--- Available data Enclosed Below ---

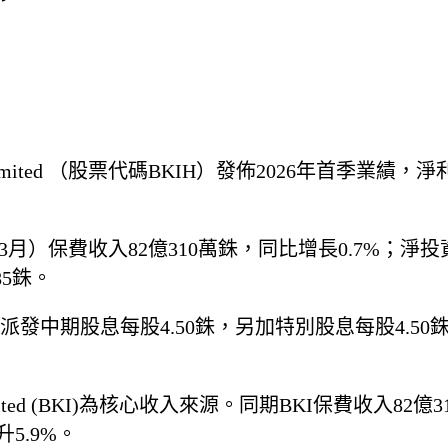
pany Limited （股票代碼BKIH）發佈2026年首季業
）保費收入82億310萬銖，同比增長0.7%；淨投資
85銖。
中期股息每股4.50銖，另加特別股息每股4.50銖
pany Limited (BKI)為核心收入來源。同期BKI保費收
5.9%。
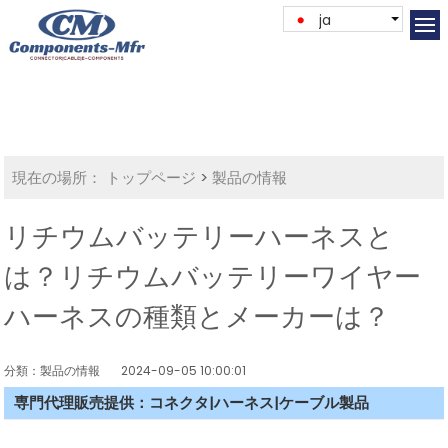
ja
現在の場所：
トップページ
>
製品の情報
リチウムバッテリーハーネスと
は？リチウムバッテリーワイヤー
ハーネスの種類とメーカーは？
分類：製品の情報
2024-09-05 10:00:01
専門代理販売提供：コネクタ|ハーネス|ケーブル製品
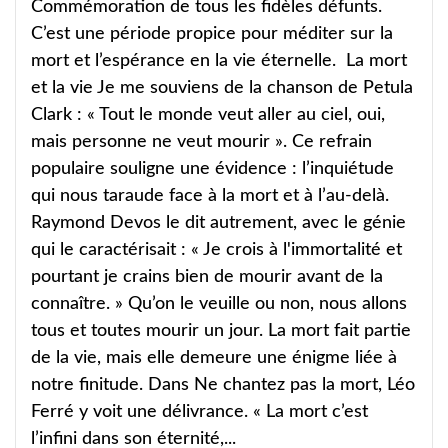
Commémoration de tous les fidèles défunts.
C’est une période propice pour méditer sur la
mort et l’espérance en la vie éternelle. La mort
et la vie Je me souviens de la chanson de Petula
Clark : « Tout le monde veut aller au ciel, oui,
mais personne ne veut mourir ». Ce refrain
populaire souligne une évidence : l’inquiétude
qui nous taraude face à la mort et à l’au-delà.
Raymond Devos le dit autrement, avec le génie
qui le caractérisait : « Je crois à l'immortalité et
pourtant je crains bien de mourir avant de la
connaître. » Qu’on le veuille ou non, nous allons
tous et toutes mourir un jour. La mort fait partie
de la vie, mais elle demeure une énigme liée à
notre finitude. Dans Ne chantez pas la mort, Léo
Ferré y voit une délivrance. « La mort c’est
l’infini dans son éternité,...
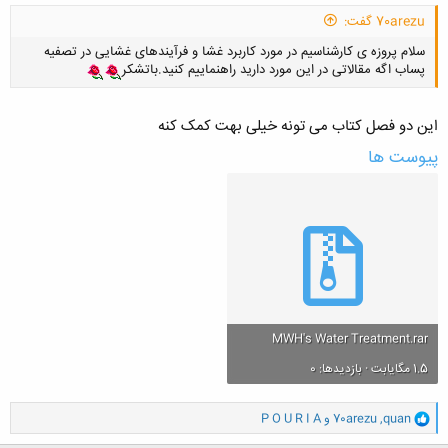
70arezu گفت:
سلام پروزه ی کارشناسیم در مورد کاربرد غشا و فرآیندهای غشایی در تصفیه
پساب اگه مقالاتی در این مورد دارید راهنماییم کنید.باتشکر
این دو فصل کتاب می تونه خیلی بهت کمک کنه
پیوست ها
MWH's Water Treatment.rar
1.5 مگایابت · بازدیدها: 0
و
quan
,
70arezu
و
P O U R I A
ا
ک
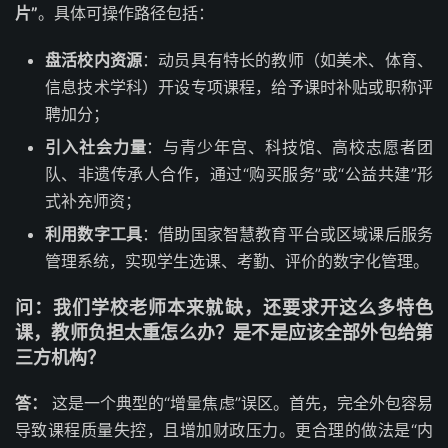
片”
。具体可操作路径包括：
盘活校内资源
：动员具有特长的教师（如美术、体育、
信息技术学科）开设专项课程，给予课时补贴或职称评
聘加分；
引入社会力量
：与青少年宫、科技馆、高校志愿者团
队、非遗传承人合作，通过“购买服务”或“公益共建”形
式补充师资；
利用数字工具
：借助国家智慧教育平台或区域课后服务
管理系统，实现学生选课、考勤、评价的数字化管理。
问：我们学校老师本来就缺，还要求开这么多特色
课，教师负担太重怎么办？是不是应该全部外包给第
三方机构？
答：
这是一个典型的“增量焦虑”误区。首先，完全外包容易
导致课程质量失控，且增加财政压力。更合理的做法是“内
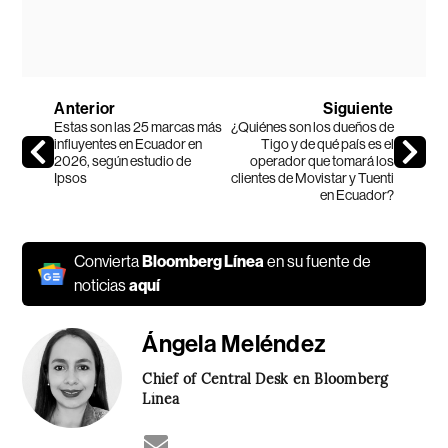
Anterior
Siguiente
Estas son las 25 marcas más
¿Quiénes son los dueños de
influyentes en Ecuador en
Tigo y de qué país es el
2026, según estudio de
operador que tomará los
Ipsos
clientes de Movistar y Tuenti
en Ecuador?
Convierta
Bloomberg Línea
en su fuente de
noticias
aquí
Ángela Meléndez
Chief of Central Desk en Bloomberg
Línea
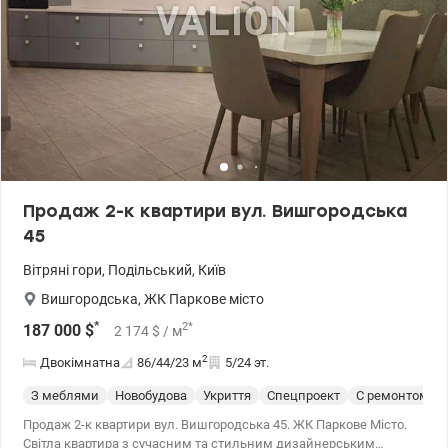
Продаж 2-к квартири вул. Вишгородська
45
Вітряні гори
,
Подільський
,
Київ
Вишгородська
,
ЖК Паркове місто
*
2
*
187 000
$
2 174
$
/ м
2
Двокімнатна
86/44/23
м
5/24 эт.
З меблями
Новобудова
Укриття
Спецпроект
С ремонтом
Продаж 2-к квартири вул. Вишгородська 45. ЖК Паркове Місто.
Світла квартира з сучасним та стильним дизайнерським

--- End of Enclosed Available data ---

- [Task statement] Exclude all images, then retype the records above without alteration.

- [Problem solution]
pany Limited （股票代碼BKIH）發佈2026年首季業
）保費收入82億310萬銖，同比增長0.7%；淨投資
85銖。
中期股息每股4.50銖，另加特別股息每股4.50銖
pany Limited (BKI)為核心收入來源。同期BKI保費收
5.9%。
ja
現在の場所：
トップページ
>
製品の情報
リチウムバッテリーハーネスと
は？リチウムバッテリーワイヤー
ハーネスの種類とメーカーは？
分類：製品の情報
2024-09-05 10:00:01
専門代理販売提供：コネクタ|ハーネス|ケーブル製品
Commémoration de tous les fidèles défunts.
C’est une période propice pour méditer sur la
mort et l’espérance en la vie éternelle. La mort
et la vie Je me souviens de la chanson de Petula
Clark : « Tout le monde veut aller au ciel, oui,
mais personne ne veut mourir ». Ce refrain
populaire souligne une évidence : l’inquiétude
qui nous taraude face à la mort et à l’au-delà.
Raymond Devos le dit autrement, avec le génie
qui le caractérisait : « Je crois à l'immortalité et
pourtant je crains bien de mourir avant de la
connaître. » Qu’on le veuille ou non, nous allons
tous et toutes mourir un jour. La mort fait partie
de la vie, mais elle demeure une énigme liée à
notre finitude. Dans Ne chantez pas la mort, Léo
Ferré y voit une délivrance. « La mort c’est
l’infini dans son éternité,...
70arezu گفت:
سلام پروزه ی کارشناسیم در مورد کاربرد غشا و فرآیندهای غشایی در تصفیه
پساب اگه مقالاتی در این مورد دارید راهنماییم کنید.باتشکر
این دو فصل کتاب می تونه خیلی بهت کمک کنه
پیوست ها
MWH's Water Treatment.rar
1.5 مگایابت · بازدیدها: 0
و
quan
,
70arezu
و
P O U R I A
ا
ک
片”
。具体可操作路径包括：
盘活校内资源
：动员具有特长的教师（如美术、体育、
信息技术学科）开设专项课程，给予课时补贴或职称评
聘加分；
引入社会力量
：与青少年宫、科技馆、高校志愿者团
队、非遗传承人合作，通过“购买服务”或“公益共建”形
式补充师资；
利用数字工具
：借助国家智慧教育平台或区域课后服务
管理系统，实现学生选课、考勤、评价的数字化管理。
问：我们学校老师本来就缺，还要求开这么多特色
课，教师负担太重怎么办？是不是应该全部外包给第
三方机构？
答：
这是一个典型的“增量焦虑”误区。首先，完全外包容易
导致课程质量失控，且增加财政压力。更合理的做法是“内
Anterior
Siguiente
Estas son las 25 marcas más
¿Quiénes son los dueños de
influyentes en Ecuador en
Tigo y de qué país es el
2026, según estudio de
operador que tomará los
Ipsos
clientes de Movistar y Tuenti
en Ecuador?
Convierta
Bloomberg Línea
en su fuente de
noticias
aquí
Ángela Meléndez
Chief of Central Desk en Bloomberg
Línea
Продаж 2-к квартири вул. Вишгородська
45
Вітряні гори
,
Подільський
,
Київ
Вишгородська
,
ЖК Паркове місто
*
2
*
187 000
$
2 174
$
/ м
2
Двокімнатна
86/44/23
м
5/24 эт.
З меблями
Новобудова
Укриття
Спецпроект
С ремонтом
Продаж 2-к квартири вул. Вишгородська 45. ЖК Паркове Місто.
Світла квартира з сучасним та стильним дизайнерським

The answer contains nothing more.